» Exercise brief
The data that follows is to be given again, exactly as written.

(Extracted page text data)

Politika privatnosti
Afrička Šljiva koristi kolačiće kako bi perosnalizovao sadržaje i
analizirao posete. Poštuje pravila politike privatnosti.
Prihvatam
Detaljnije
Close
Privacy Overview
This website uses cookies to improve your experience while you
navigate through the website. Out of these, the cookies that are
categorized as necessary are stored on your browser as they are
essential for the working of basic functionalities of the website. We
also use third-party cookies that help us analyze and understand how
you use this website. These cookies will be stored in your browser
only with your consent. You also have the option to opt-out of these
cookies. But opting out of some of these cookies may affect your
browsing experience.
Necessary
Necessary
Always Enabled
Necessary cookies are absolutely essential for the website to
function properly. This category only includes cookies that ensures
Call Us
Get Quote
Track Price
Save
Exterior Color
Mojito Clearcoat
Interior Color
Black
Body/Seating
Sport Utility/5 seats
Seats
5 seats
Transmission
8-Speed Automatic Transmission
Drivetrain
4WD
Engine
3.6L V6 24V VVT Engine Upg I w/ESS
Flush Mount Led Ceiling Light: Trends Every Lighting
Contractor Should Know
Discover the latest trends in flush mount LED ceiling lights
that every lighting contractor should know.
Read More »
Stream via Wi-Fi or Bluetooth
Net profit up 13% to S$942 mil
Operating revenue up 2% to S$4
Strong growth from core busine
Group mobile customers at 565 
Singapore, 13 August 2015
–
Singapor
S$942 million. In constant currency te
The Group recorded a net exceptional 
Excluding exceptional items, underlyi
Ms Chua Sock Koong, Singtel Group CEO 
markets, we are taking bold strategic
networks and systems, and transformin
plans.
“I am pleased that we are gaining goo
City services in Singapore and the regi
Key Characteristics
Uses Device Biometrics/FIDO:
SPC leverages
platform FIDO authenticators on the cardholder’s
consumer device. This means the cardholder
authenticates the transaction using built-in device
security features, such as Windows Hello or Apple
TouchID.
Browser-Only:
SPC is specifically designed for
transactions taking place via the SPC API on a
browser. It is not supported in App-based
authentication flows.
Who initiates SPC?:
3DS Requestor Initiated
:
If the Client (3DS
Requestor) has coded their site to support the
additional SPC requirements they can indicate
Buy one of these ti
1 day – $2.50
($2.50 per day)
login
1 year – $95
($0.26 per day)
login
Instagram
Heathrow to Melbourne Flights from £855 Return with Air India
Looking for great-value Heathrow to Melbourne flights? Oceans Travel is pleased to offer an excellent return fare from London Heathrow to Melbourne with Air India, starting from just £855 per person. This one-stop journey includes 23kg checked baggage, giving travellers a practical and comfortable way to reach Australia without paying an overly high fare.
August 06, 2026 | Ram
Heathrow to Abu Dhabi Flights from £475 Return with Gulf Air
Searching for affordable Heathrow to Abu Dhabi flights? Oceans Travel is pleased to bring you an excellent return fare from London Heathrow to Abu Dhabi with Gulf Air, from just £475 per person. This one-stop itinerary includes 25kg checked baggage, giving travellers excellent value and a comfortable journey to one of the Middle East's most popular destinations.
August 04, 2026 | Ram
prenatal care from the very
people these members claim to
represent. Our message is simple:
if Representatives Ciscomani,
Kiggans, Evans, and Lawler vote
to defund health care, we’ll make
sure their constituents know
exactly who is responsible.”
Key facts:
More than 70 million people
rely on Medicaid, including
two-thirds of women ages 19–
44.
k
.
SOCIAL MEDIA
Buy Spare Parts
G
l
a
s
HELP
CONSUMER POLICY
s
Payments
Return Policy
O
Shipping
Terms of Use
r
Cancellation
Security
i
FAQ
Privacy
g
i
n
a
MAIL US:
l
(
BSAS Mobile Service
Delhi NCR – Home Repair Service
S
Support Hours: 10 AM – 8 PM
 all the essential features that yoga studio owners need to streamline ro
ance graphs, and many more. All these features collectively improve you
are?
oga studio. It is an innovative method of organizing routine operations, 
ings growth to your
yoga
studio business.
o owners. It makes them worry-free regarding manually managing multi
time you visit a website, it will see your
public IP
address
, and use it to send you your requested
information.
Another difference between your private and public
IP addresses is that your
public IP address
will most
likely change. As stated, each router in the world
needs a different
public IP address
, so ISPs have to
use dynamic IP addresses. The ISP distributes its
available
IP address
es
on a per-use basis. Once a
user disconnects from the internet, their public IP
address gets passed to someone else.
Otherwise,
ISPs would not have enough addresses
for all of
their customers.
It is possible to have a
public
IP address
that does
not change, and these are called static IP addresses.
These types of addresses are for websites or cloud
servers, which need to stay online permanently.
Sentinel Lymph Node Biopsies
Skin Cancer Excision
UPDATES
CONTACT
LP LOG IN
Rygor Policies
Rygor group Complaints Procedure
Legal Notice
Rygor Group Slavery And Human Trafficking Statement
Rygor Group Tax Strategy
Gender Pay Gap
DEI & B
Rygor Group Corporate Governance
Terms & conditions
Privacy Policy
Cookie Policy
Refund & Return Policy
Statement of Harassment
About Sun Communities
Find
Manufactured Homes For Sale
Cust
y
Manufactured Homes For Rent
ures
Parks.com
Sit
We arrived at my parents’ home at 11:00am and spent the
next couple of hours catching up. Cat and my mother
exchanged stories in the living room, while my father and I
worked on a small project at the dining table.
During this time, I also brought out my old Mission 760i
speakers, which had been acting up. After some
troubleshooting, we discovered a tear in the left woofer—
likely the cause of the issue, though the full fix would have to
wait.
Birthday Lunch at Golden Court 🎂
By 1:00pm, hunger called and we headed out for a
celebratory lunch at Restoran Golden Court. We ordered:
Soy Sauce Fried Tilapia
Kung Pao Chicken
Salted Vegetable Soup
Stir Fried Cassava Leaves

» Task output
Politika privatnosti
Afrička Šljiva koristi kolačiće kako bi perosnalizovao sadržaje i
analizirao posete. Poštuje pravila politike privatnosti.
Prihvatam
Detaljnije
Close
Privacy Overview
This website uses cookies to improve your experience while you
navigate through the website. Out of these, the cookies that are
categorized as necessary are stored on your browser as they are
essential for the working of basic functionalities of the website. We
also use third-party cookies that help us analyze and understand how
you use this website. These cookies will be stored in your browser
only with your consent. You also have the option to opt-out of these
cookies. But opting out of some of these cookies may affect your
browsing experience.
Necessary
Necessary
Always Enabled
Necessary cookies are absolutely essential for the website to
function properly. This category only includes cookies that ensures
Call Us
Get Quote
Track Price
Save
Exterior Color
Mojito Clearcoat
Interior Color
Black
Body/Seating
Sport Utility/5 seats
Seats
5 seats
Transmission
8-Speed Automatic Transmission
Drivetrain
4WD
Engine
3.6L V6 24V VVT Engine Upg I w/ESS
Flush Mount Led Ceiling Light: Trends Every Lighting
Contractor Should Know
Discover the latest trends in flush mount LED ceiling lights
that every lighting contractor should know.
Read More »
Stream via Wi-Fi or Bluetooth
Net profit up 13% to S$942 mil
Operating revenue up 2% to S$4
Strong growth from core busine
Group mobile customers at 565 
Singapore, 13 August 2015
–
Singapor
S$942 million. In constant currency te
The Group recorded a net exceptional 
Excluding exceptional items, underlyi
Ms Chua Sock Koong, Singtel Group CEO 
markets, we are taking bold strategic
networks and systems, and transformin
plans.
“I am pleased that we are gaining goo
City services in Singapore and the regi
Key Characteristics
Uses Device Biometrics/FIDO:
SPC leverages
platform FIDO authenticators on the cardholder’s
consumer device. This means the cardholder
authenticates the transaction using built-in device
security features, such as Windows Hello or Apple
TouchID.
Browser-Only:
SPC is specifically designed for
transactions taking place via the SPC API on a
browser. It is not supported in App-based
authentication flows.
Who initiates SPC?:
3DS Requestor Initiated
:
If the Client (3DS
Requestor) has coded their site to support the
additional SPC requirements they can indicate
Buy one of these ti
1 day – $2.50
($2.50 per day)
login
1 year – $95
($0.26 per day)
login
Instagram
Heathrow to Melbourne Flights from £855 Return with Air India
Looking for great-value Heathrow to Melbourne flights? Oceans Travel is pleased to offer an excellent return fare from London Heathrow to Melbourne with Air India, starting from just £855 per person. This one-stop journey includes 23kg checked baggage, giving travellers a practical and comfortable way to reach Australia without paying an overly high fare.
August 06, 2026 | Ram
Heathrow to Abu Dhabi Flights from £475 Return with Gulf Air
Searching for affordable Heathrow to Abu Dhabi flights? Oceans Travel is pleased to bring you an excellent return fare from London Heathrow to Abu Dhabi with Gulf Air, from just £475 per person. This one-stop itinerary includes 25kg checked baggage, giving travellers excellent value and a comfortable journey to one of the Middle East's most popular destinations.
August 04, 2026 | Ram
prenatal care from the very
people these members claim to
represent. Our message is simple:
if Representatives Ciscomani,
Kiggans, Evans, and Lawler vote
to defund health care, we’ll make
sure their constituents know
exactly who is responsible.”
Key facts:
More than 70 million people
rely on Medicaid, including
two-thirds of women ages 19–
44.
k
.
SOCIAL MEDIA
Buy Spare Parts
G
l
a
s
HELP
CONSUMER POLICY
s
Payments
Return Policy
O
Shipping
Terms of Use
r
Cancellation
Security
i
FAQ
Privacy
g
i
n
a
MAIL US:
l
(
BSAS Mobile Service
Delhi NCR – Home Repair Service
S
Support Hours: 10 AM – 8 PM
 all the essential features that yoga studio owners need to streamline ro
ance graphs, and many more. All these features collectively improve you
are?
oga studio. It is an innovative method of organizing routine operations, 
ings growth to your
yoga
studio business.
o owners. It makes them worry-free regarding manually managing multi
time you visit a website, it will see your
public IP
address
, and use it to send you your requested
information.
Another difference between your private and public
IP addresses is that your
public IP address
will most
likely change. As stated, each router in the world
needs a different
public IP address
, so ISPs have to
use dynamic IP addresses. The ISP distributes its
available
IP address
es
on a per-use basis. Once a
user disconnects from the internet, their public IP
address gets passed to someone else.
Otherwise,
ISPs would not have enough addresses
for all of
their customers.
It is possible to have a
public
IP address
that does
not change, and these are called static IP addresses.
These types of addresses are for websites or cloud
servers, which need to stay online permanently.
Sentinel Lymph Node Biopsies
Skin Cancer Excision
UPDATES
CONTACT
LP LOG IN
Rygor Policies
Rygor group Complaints Procedure
Legal Notice
Rygor Group Slavery And Human Trafficking Statement
Rygor Group Tax Strategy
Gender Pay Gap
DEI & B
Rygor Group Corporate Governance
Terms & conditions
Privacy Policy
Cookie Policy
Refund & Return Policy
Statement of Harassment
About Sun Communities
Find
Manufactured Homes For Sale
Cust
y
Manufactured Homes For Rent
ures
Parks.com
Sit
We arrived at my parents’ home at 11:00am and spent the
next couple of hours catching up. Cat and my mother
exchanged stories in the living room, while my father and I
worked on a small project at the dining table.
During this time, I also brought out my old Mission 760i
speakers, which had been acting up. After some
troubleshooting, we discovered a tear in the left woofer—
likely the cause of the issue, though the full fix would have to
wait.
Birthday Lunch at Golden Court 🎂
By 1:00pm, hunger called and we headed out for a
celebratory lunch at Restoran Golden Court. We ordered:
Soy Sauce Fried Tilapia
Kung Pao Chicken
Salted Vegetable Soup
Stir Fried Cassava Leaves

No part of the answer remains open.